The Cold Claim
Coordination does not require meaning.
Cells coordinate.
Markets coordinate.
Traffic systems coordinate.
Algorithms coordinate.
None of these systems need to understand what they are doing in order to do it well.
They require constraints, signals, feedback loops, and thresholds — not interpretation.
Meaning is not a prerequisite for synchronisation.
This is not a metaphor. It is an architectural fact.
Coordination as Constraint Satisfaction
At its most basic level, coordination is the alignment of behaviour under constraint.
A system coordinates when:
local actions remain mutually compatible
global patterns stabilise without central awareness
responses are triggered by conditions, not reasons
Nothing here requires symbols.
Nothing here requires reflection.
Nothing here requires meaning.
Indeed, introducing meaning often slows coordination down.
The Elegance of Meaningless Systems
Biological systems are exemplary precisely because they do not interpret.
A cell does not ask what a signal means.
It responds.
This is why biological coordination is fast, robust, and scalable. It is also why it is indifferent.
Indifference is not a flaw at this level. It is a feature.
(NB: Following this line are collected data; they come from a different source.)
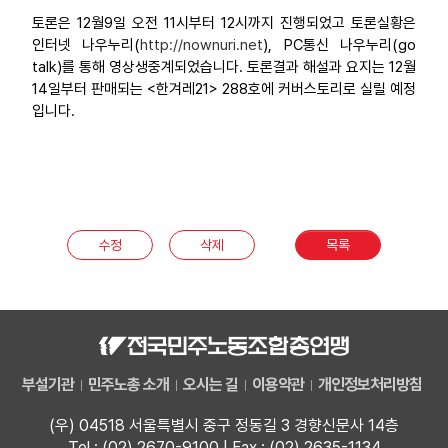
토론은 12월9일 오전 11시부터 12시까지 진행되었고 토론실황은
인터넷 나우누리(
http://nownuri.net
), PC통신 나우누리(go
talk)를 통해 영상생중계되었습니다. 토론결과 해설과 요지는 12월
14일부터 판매되는 <한겨레21> 288호에 커버스토리로 실릴 예정
입니다.
수정
삭제
목록
부설기관
민주노총 소개
오시는 길
이용약관
개인정보처리방침
(우) 04518 서울특별시 중구 정동길 3 경향신문사 14층
Tel : (02) 2670-9100 | Fax : (02) 2635-1134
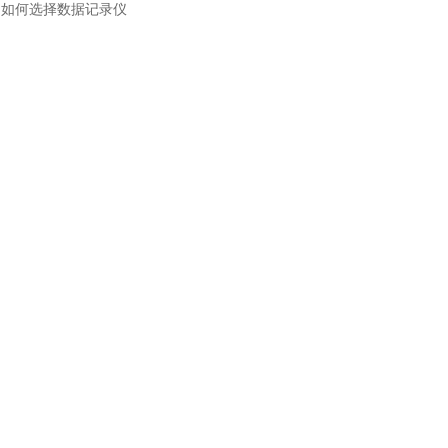
：
如何选择数据记录仪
Systems that must interpret before they act do not survive long.
The Error of Projection
Human observers routinely project meaning onto coordinated systems.
We speak of:
genes wanting to replicate
markets deciding
algorithms learning intentions
These are interpretive overlays.
They describe our relation to the system, not the system’s operation.
The system coordinates regardless of whether anyone understands it.
The Uncomfortable Implication
If coordination does not require meaning, then meaning cannot justify itself by pointing to functionality.
Meaning does not make systems work.
Sometimes it makes them worse.
This is where the trouble begins.
Because if meaning is not necessary — why keep it?
The rest of this series will not answer that question.
It will show why asking it is unavoidable.